I’ve also seen a website (sorry, I don’t have the link) of a guy in Canada who was trying to start his own grapevines. He grew the vines in pots and every fall unpotted them and stored them in a freezer (which was warmer and more controlled then his yard.) I don’t think he is ever going to have enough to make wine commercially, but it’s an interesting experiment.

I see heaters and wind machines out here as well in the spring.

Winter frost is OK, but spring frost, after the plants have already budded, is not.

A method they use around here during a spring frost is to sprinkle the buds, flowers, or small fruit with water and let them freeze.

The plants are insulated by the ice, and heat is released as the water freezes (latent heat of fusion.)

St.Supery Winery has a good page detailing frost protection methods.

Interesting method. I think the big problem in VA with vineyards is the deer. I’ve been to a few and they hate them. Not sure why they don’t just get some good dogs to roam the fields…

So, what I am hearing from all this is that there are probably few states in the continental US where (grape) wine could not be grown decently. The point about pear and other fruit wines is a good one. I’ve had dandelion wine (gross) and some other non-grape wines (also kinda gross), but I think it was because of the maker. Never trust screw top lids on wine, even if the Amish do seem so nice.

Correct. USA Today did a neat page awhile back detailing each state’s wine production info. It looks like almost every state in the continental US has at least one (grape) winery.

Uh-oh. Now you’ve hit a soft spot. :wink: Screw caps are fabulous. Get used to them.

Quick question re: slope. What are the actual benefits of sloped land in growing grapevines?

Is it merely so the vines (on south-facing slopes) will get more sun? (I understand that in some cooler areas, like Germany, these requirements for steep southern exposure are life-and-death matters.)

Or is it so the soil will have better drainage? (i.e., so the vines aren’t sitting in flat, swampy areas and rotting)

Or is it that extreme slopes are generally more likely than flat areas to have the gravelly, rocky, chalky, non-rich soil that grapes do best in? (i.e., as opposed to the fertile lowlands where most food crops are grown)

Any/all of the above?

Sorry toadspittle, I think I’ve exhausted my viticultural knowledge. But from what I understand it does have to do with everything you mentioned and more.
Especially in this area, the way the fog rolls in plays a part, wind, etc. It’s all those little changes/factors that create all the microclimates we have in Northern California, particularly Sonoma and Napa valleys.

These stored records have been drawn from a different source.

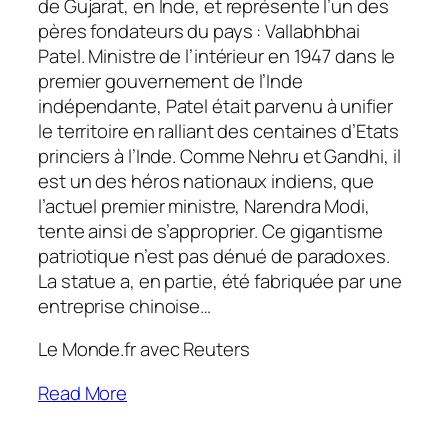
de Gujarat, en Inde, et représente l’un des
pères fondateurs du pays : Vallabhbhai
Patel. Ministre de l’intérieur en 1947 dans le
premier gouvernement de l’Inde
indépendante, Patel était parvenu à unifier
le territoire en ralliant des centaines d’Etats
princiers à l’Inde. Comme Nehru et Gandhi, il
est un des héros nationaux indiens, que
l’actuel premier ministre, Narendra Modi,
tente ainsi de s’approprier. Ce gigantisme
patriotique n’est pas dénué de paradoxes.
La statue a, en partie, été fabriquée par une
entreprise chinoise…
Le Monde.fr avec Reuters
Read More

      • I don’t know nuts about making wine, but there are some wineries around the metro-St-Louis area, and they are always on hilltops. I don’t know that they always face one way, but the geology is flat bottomland near rivers used for farming regular crops (corn/grain/wheat, soy, ect). The wineries are never on the flat bottomland, always on the hilltops.

Pretty much what you’ve said. For instance, all of the wineries around Monterey, down the Salinas Valley are on the giant alluvial fans that spread out from the side canyons. Since these soils are “newer” they tend to be more mineral than organic, and are usually sandy, to gravelly and stoney. The bottom lands are usually rich clay or silty soils, which can be used to grow grapes, are better suited for fruits and vegetables. It also has somewhat to do with the temperature inversions we have here. The higher up the hills you go, the warmer things get.

The only places i’ve really seen grapvines outside of these areas is near the town of Greenfield where the vines are on flatter land, although it’s still rather rocky (they call the stones “Greenfield potatoes”). I’ve also seen vines in the soil of the great Central Valley which has rich soil (i’ve read the topsoil is up to 70m deep in places). Vines are vigorous and grow strongly there, but they take a little more care I believe. You can grow grapes in any soil as long as the roots don’t sit in mucky wet soil.

I’ve also read that aside from terroir, which is land suited to wine grapes, terrain is land suited to vegetable or fruit production. You can grow wine grapes on terrain, but they’re better grown on terroir.